Amending the state regulations on the nursing home ratio is a process that will take years in the making thus the answer is a legislative remedy. The National Consumer Voice for Quality Long-Term Care proposed to CMS that every facility employ at least one full-time social worker for every 50 long-stay residents and at least one full-time social worker for every 15 short-stay residents.  NASW/CT recommends a ratio of 60 residents to 1 full-time social worker, with each facility having at least one full-time social worker. Such a ratio is the only way to assure that person centered care plans for the social/emotional needs of nursing home residents will be met, and the corresponding family work can be accomplished.
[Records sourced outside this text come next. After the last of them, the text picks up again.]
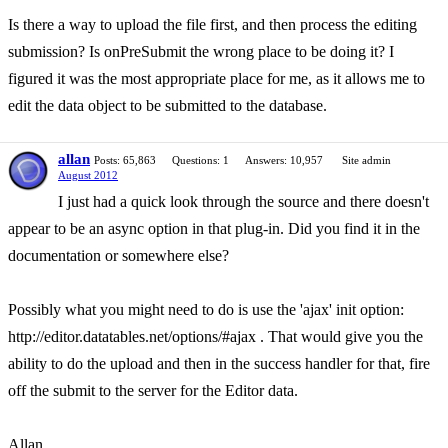
Is there a way to upload the file first, and then process the editing
submission? Is onPreSubmit the wrong place to be doing it? I
figured it was the most appropriate place for me, as it allows me to
edit the data object to be submitted to the database.
allan
Posts: 65,863
Questions: 1
Answers: 10,957
Site admin
August 2012
I just had a quick look through the source and there doesn't
appear to be an async option in that plug-in. Did you find it in the
documentation or somewhere else?
Possibly what you might need to do is use the 'ajax' init option:
http://editor.datatables.net/options/#ajax . That would give you the
ability to do the upload and then in the success handler for that, fire
off the submit to the server for the Editor data.
Allan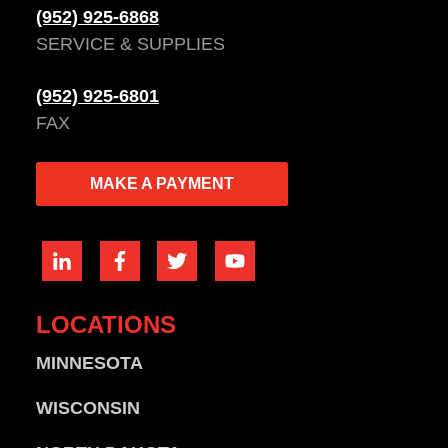
(952) 925-6868
SERVICE & SUPPLIES
(952) 925-6801
FAX
MAKE A PAYMENT
LOCATIONS
MINNESOTA
WISCONSIN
It is way past time for CT to adopt a realistic ratio of beds to social worker.

For those nursing homes that have a social worker to bed ratio at or close to 1/60 the NASW/CT recommendation will have little to no impact. It is those homes that are at, or just above the minimum ratio that must be deemed by the Oversight Group as having unacceptable social work staffing. A recommendation by the NHALOWG of a 1/60 ratio will go a long way to public recognition that a problem exists that must be rectified.